Nice!!
Shark-jumping ahead..
Depending on the radial runout in the existing axles/bushings, and lateral runout of your hub flange.. Could you not just build a tool fixture onto your existing wheel hub and have the thing 'turn itself'? Or at least be located by and spin within the bushing after the axle is removed? Might be easier than making the whole housing spin or fitting it upright underneath some rotating-toolhead thing. I am no machinist so im not very familiar with tooling for 'spinning around the outside of a stationary round piece' but that's the first place my brain goes. Think of a less-crappy version of a brake drum thats been modified with an adjustable bit holder stuck through the side of it to cut the axle tube od. I assume the surface doesnt have to end up THAT nice, as long as it's concentric to the axle and of correct OD.

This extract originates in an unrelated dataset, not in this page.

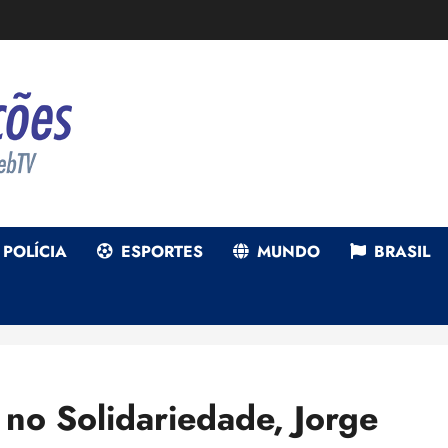
POLÍCIA
ESPORTES
MUNDO
BRASIL
no Solidariedade, Jorge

That's precisely the lines along which I'm thinking. The trick will be getting it to turn a cylinder, not a cone. And I've been pondering it for a a couple days, and here's what I've settled on:
I don't think I'll be able, without spending hours and hours, but make something that will be adjustable to cleanly turn a true cylinder. It's going to want to turn a cone, because if the sliding head that's mounted to the wheel hub is at all out of square, either in the "in/out" sense, or in the "forward/backward" sense, then it will turn a cone as you move the cutting head across the width of the axle OD.
To deal with that reality, I think I'll just have to make up for it with slow, methodical, step by step machining. I'll have to turn these journals one "groove" at a time. I'll mount up a flat/square 1/8" cutting tool, like a parting tool, and working from the innermost side, turn one clean "groove" at a time. The only thing it requires is that my ability to dial in a cut is accurate, which is to say, the abilty to turn a groove, measure it, and accurately dial in "x" additional inches deeper from that point.
So I'm thinking that I'll find a way to mount a small-ish boring head (from my small mill) as the tool holder. It won't be spinning, it'll just be the stationary tool holder, with a cutting bit sticking down to make contact with the OD. That way I can use the boring head's accurate inward/outward mechnism to dial my cutting bit deeper/shallower.
So I just have to fabricate a flange that can bolt to the wheel hub and mount to a boring head in a way that allows the boring head to slide inward and outward about 2.25" across the face I'll be machining.